「ソフトウェア設計」とは|テクスタ辞書


「ソフトウェア設計」とは、ソフトウェアの開発や問題解決の為に、プロセスなどを計画することです。企業やプロジェクトによって、ソフトウェア設計を行うタイミングはさまざまですが、対象のソフトウェアの仕様などが決定した後に行われるケースがほとんどです。

ソフトウェア設計の特徴

ソフトウェア設計とは、ソフトウェアやプログラムに対する要望や希望を実現する為に行う、構想や工夫、またその過程を意味します。ソフトウェア設計にもさまざまな方法がありますが、特に用いられているのが、「オブジェクト指向設計」と「構造化設計」と呼ばれる手法です。

オブジェクト指向設計は、対象のプログラムやソフトウェアを、将来的に変更や更新などがしやすくなるよう、抽象化することです。構造化設計は、基本的な構造のみを使って、プログラム全体を分割します。そして、細かい部分から段階的に処理していく方法です。古い技術ではありますが、ソフトウェア設計に欠かせない手法として、未だに使われ続けています。

その他にも、ソフトウェア設計に関する手法はたくさんあります。いずれの方法も、ソフトウェアを分解する要素や、分解する為の言語的表現や図式的表現を含んだものばかりです。これらの要素とそれぞれの特徴を理解して各手法を活用することで、ソフトウェア設計はより効果的且つ効率的なものになると言われています。

ソフトウェア設計のポイント

ソフトウェア設計の際に考慮すべき点は、状況によってさまざまですが、特に「拡張性」「耐久性」「頑丈性」「信頼性」「互換性」「保守性」「セキュリティ」「モジュール性」「再利用」の9つのポイントは、重要視されています。

拡張性は、ベースにしているソフトウェアの構造を大幅に変更しなくても、新しい機能を追加できる要素のことです。

耐久性は、システムの構成要素に障害などが発生しても、自力で回復したり耐えたりする性能を指します。

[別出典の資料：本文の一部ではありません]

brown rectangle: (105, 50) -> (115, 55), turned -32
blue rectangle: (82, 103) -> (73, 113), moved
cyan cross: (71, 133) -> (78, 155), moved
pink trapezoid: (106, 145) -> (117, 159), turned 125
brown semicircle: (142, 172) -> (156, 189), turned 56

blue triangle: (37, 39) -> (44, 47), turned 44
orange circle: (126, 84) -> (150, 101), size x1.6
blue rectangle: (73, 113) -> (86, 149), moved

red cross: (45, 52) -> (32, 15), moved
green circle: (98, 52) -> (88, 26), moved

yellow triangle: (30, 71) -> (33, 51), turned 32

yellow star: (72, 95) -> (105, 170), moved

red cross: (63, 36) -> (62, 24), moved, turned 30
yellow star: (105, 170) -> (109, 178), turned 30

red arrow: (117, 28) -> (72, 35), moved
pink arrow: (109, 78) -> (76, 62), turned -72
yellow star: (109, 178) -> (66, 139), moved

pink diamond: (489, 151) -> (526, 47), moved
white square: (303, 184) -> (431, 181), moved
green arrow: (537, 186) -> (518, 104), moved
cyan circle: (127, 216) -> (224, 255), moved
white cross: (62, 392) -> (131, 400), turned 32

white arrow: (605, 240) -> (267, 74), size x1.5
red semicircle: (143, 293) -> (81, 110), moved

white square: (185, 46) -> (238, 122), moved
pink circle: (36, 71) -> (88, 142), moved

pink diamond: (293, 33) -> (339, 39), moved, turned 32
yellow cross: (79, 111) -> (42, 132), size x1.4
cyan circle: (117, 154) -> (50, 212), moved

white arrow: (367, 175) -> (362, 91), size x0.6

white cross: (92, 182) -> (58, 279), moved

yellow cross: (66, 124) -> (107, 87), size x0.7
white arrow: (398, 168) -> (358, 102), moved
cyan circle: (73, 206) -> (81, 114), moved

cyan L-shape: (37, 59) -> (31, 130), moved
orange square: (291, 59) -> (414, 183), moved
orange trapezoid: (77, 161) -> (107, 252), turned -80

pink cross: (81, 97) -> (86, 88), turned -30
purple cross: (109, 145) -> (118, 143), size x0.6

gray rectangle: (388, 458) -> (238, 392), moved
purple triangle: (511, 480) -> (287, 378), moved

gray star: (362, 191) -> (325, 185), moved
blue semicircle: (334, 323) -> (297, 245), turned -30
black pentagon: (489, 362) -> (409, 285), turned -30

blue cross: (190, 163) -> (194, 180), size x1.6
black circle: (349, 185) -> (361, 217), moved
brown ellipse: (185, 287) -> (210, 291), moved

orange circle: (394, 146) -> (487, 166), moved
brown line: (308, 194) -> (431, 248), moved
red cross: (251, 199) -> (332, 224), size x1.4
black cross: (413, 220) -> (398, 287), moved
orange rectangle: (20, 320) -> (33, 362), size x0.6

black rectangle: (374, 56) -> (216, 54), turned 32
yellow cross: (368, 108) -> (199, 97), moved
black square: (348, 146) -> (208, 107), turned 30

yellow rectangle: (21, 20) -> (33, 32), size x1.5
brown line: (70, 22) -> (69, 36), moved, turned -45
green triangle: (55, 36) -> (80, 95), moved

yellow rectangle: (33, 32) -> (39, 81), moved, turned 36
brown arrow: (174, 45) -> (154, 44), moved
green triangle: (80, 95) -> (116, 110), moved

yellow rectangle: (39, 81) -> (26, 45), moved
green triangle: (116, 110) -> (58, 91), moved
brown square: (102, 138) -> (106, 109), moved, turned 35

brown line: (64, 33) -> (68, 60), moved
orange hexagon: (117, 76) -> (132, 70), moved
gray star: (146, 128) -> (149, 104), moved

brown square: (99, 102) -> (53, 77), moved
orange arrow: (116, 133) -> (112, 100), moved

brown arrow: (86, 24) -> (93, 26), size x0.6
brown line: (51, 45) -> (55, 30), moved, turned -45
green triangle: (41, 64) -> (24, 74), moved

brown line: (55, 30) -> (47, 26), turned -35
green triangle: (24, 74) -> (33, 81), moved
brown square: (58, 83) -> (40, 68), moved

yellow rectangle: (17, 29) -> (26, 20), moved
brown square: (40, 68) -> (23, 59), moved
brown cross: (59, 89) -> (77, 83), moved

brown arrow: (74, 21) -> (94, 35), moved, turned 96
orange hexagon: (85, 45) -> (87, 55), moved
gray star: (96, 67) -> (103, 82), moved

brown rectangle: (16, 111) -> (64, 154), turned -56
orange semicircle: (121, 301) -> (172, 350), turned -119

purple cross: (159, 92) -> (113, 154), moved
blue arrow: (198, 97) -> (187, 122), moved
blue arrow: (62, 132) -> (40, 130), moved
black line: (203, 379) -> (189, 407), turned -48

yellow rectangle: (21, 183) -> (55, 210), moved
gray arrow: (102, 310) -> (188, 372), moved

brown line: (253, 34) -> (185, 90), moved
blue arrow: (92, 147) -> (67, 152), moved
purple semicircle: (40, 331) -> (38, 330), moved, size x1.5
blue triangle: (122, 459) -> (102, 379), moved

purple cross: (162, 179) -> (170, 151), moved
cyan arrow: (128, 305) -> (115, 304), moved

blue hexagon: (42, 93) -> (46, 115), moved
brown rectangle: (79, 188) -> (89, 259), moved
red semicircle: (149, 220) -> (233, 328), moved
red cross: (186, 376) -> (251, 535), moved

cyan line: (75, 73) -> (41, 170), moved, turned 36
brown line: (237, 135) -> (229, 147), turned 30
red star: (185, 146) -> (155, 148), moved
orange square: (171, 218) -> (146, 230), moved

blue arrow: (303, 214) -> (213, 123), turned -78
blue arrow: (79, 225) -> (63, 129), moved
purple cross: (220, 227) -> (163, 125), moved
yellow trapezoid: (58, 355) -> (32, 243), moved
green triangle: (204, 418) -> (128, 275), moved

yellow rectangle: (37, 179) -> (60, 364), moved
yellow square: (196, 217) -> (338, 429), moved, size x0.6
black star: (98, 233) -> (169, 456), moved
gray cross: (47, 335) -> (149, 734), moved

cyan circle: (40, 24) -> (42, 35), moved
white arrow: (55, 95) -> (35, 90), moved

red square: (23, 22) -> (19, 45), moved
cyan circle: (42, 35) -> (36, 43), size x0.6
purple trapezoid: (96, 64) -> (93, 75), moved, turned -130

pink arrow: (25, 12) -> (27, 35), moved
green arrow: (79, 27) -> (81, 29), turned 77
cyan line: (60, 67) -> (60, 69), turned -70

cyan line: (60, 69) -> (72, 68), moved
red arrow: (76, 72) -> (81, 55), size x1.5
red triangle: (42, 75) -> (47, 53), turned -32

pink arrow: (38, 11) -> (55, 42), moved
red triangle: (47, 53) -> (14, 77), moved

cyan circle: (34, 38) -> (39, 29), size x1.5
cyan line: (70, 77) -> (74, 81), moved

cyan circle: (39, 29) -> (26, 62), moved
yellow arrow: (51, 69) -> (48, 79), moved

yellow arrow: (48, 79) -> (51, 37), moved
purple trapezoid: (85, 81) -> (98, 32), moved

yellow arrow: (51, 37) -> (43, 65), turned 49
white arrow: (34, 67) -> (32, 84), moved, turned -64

頑丈性は、不正な動作や誤作動があっても、正常に作動できる性能を意味する要素です。

信頼性は、一定の期間まで、何があっても作動し続ける性能を指します。

互換性は、過去のバージョンや他の商品と、互いにやり取りができる要素のことです。

保守性は、問題が起こっても、更新するなどして、特定の状態に回復できるかどうかを指します。

セキュリティは、ウイルスなどに耐え、情報や機能を守る性能です。

モジュール性は、ソフトウェアを構築する要素に対して、考慮した設計であるかどうかを意味します。

再利用は、ソフトウェアのコンポーネントを、他のソフトウェアやシステムに活用できるかどうかを指します。